Trashing the halls seems to be a venerated Penn tradition as old as throwing toast or pelting juniors with ketchup on Hey Day — just larger manifestations of a schoolwide passion for putting food anywhere but in your mouth. However, littering too often crosses the line.
For several days, unidentified food (which I suspect are souring barbeque chicken wings) has been strewn across the halls in Ware. The sticky mess is splattered over several yards of floor tile, forcing me to skip comically over the mess on tiptoe. A big black trash bag has been artistically pinned to the walls. The spread’s on s tile, not carpet.
And it’s coming to a hallway near you. Over Halloween, an elevator in the high rises was vandalized out of commission. Last year, people stole furniture and potted plants from King’s Court. Sometimes, the vandalism turns malicious. Last January, anti-Semitic and homophobic graffiti appeared in corridors of Fisher-Hassenfeld.
And then, there’s senseless, run-of-the-mill destruction. Those people who don’t flush the toilets, pour coffee grinds down the sink, or vomit in the elevators. Insomia cookie boxes left on window ledges, under-the-door frat party leaflets, overflowing trash bins — courtesy of the un-housetrained few who treat public trashcans as personal garbage disposals.
Since the residential maintenance staff usually have the weekends off, they can’t come to the rescue until it’s too late. Come Monday morning, the festering remnants of our weekend debauchery rise to greet those much-enduring souls.
Vandalizers, repent now. Clean up your own messes. Release your destructive tendencies elsewhere.

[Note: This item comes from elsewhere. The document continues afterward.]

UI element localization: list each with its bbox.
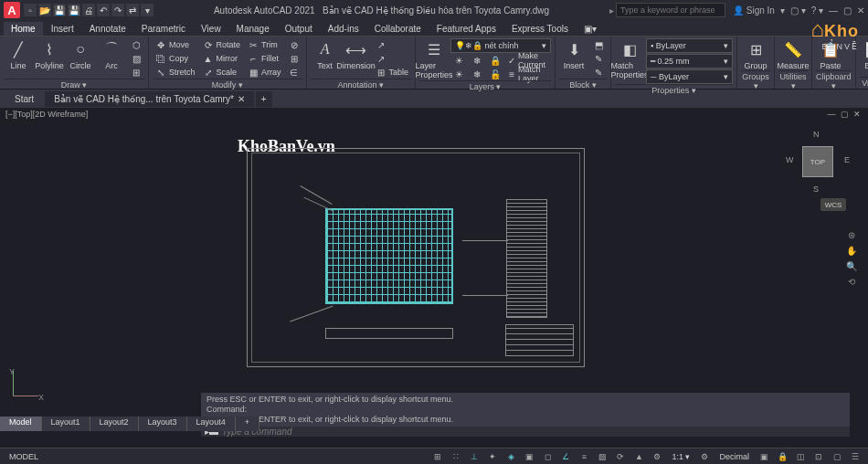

Turn Spring Fling into Spring Clean.
Or, if you must vandalize, do it through more creative channels. I like the poems written in chalk in Van Pelt stairwells. Or how, the other day, I spotted a Dr. Pepper can in the hands of a College Hall statue of former provost William Pepper. Try to navigate the tenuous line between art and crime. Flash mob on College Green, anyone?